SUPPLIED ENTRIES:

====

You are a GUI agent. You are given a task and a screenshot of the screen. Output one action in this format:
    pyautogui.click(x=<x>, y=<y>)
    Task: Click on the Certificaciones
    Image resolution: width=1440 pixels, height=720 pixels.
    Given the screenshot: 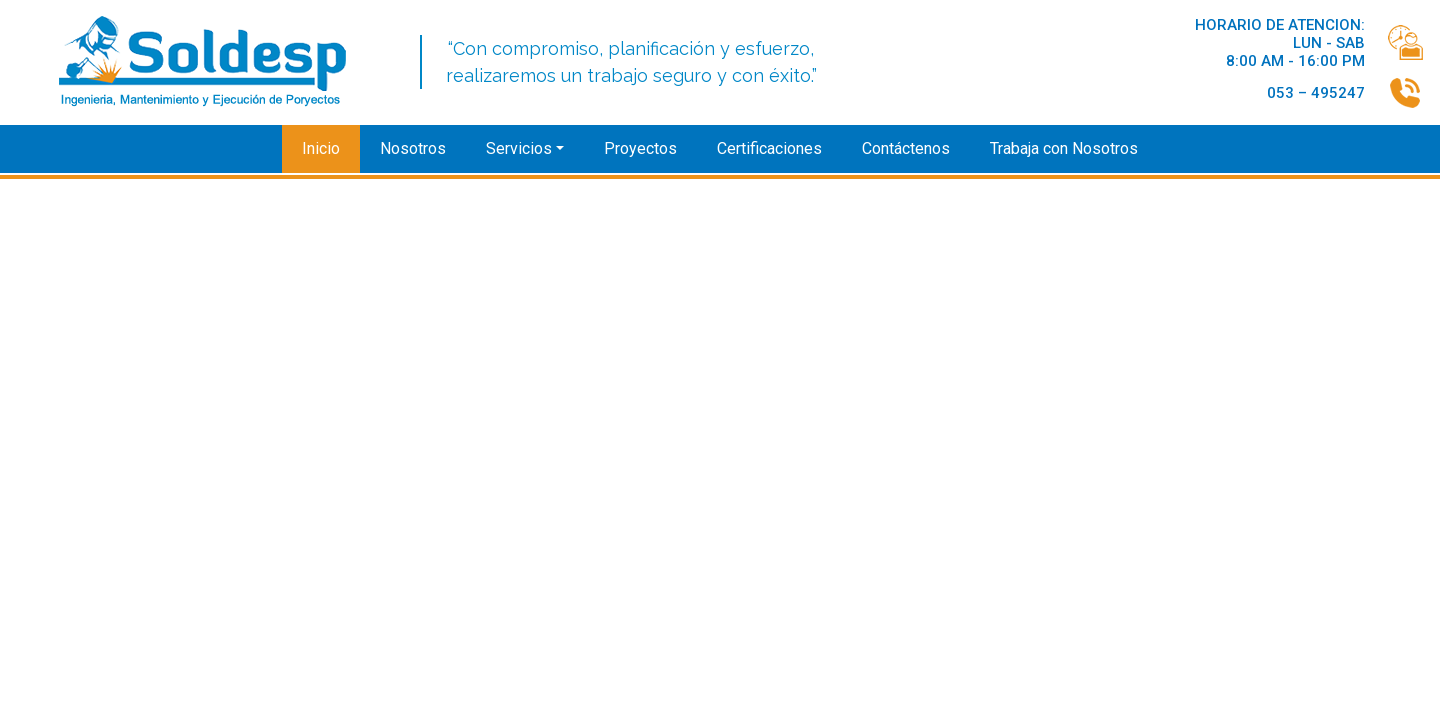 What is the action you would take?
    pyautogui.click(x=769, y=148)
    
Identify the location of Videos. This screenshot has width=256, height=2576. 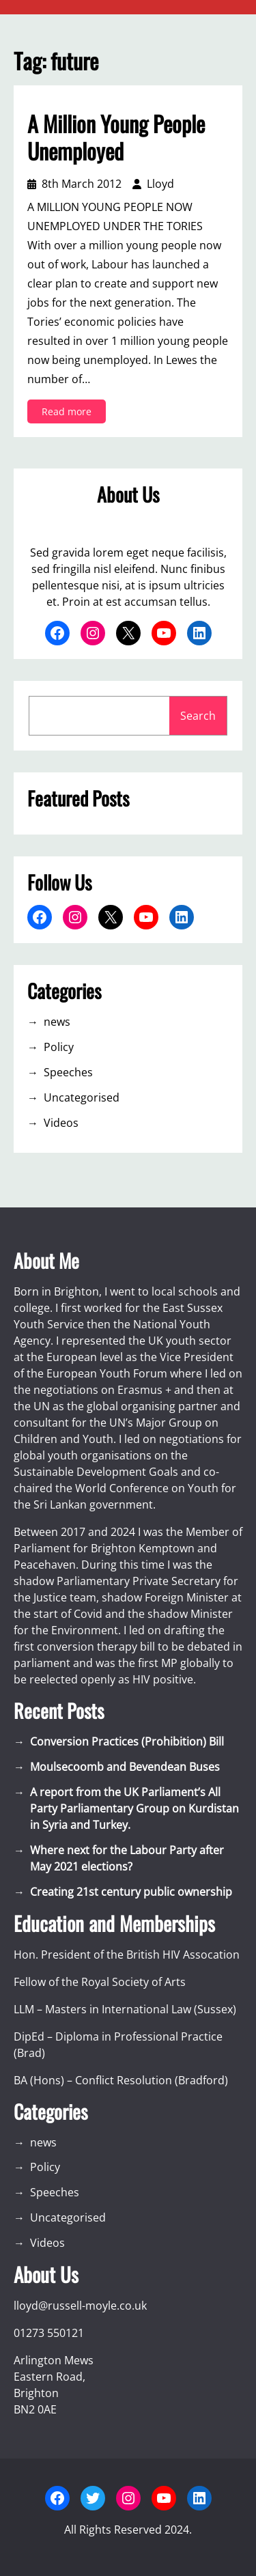
(61, 1122).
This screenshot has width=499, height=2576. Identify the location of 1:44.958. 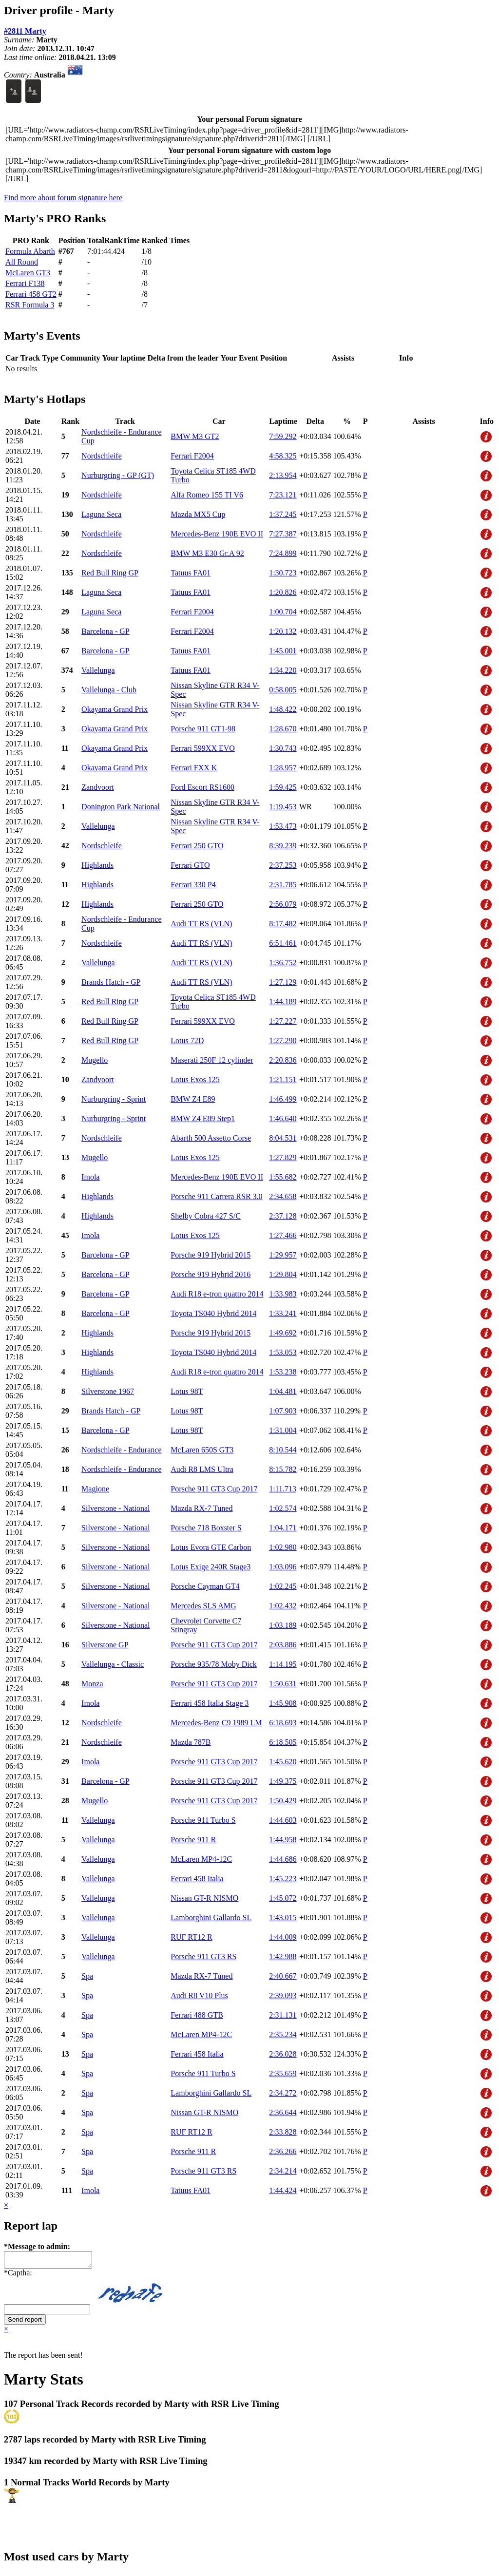
(282, 1839).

====

Give back, word for word, the lines from the one with "This screenshot has width=499, height=2576." to the end of the records above, and no pictures.

This screenshot has width=499, height=2576. Identify the location of 1:44.958. 
(282, 1839).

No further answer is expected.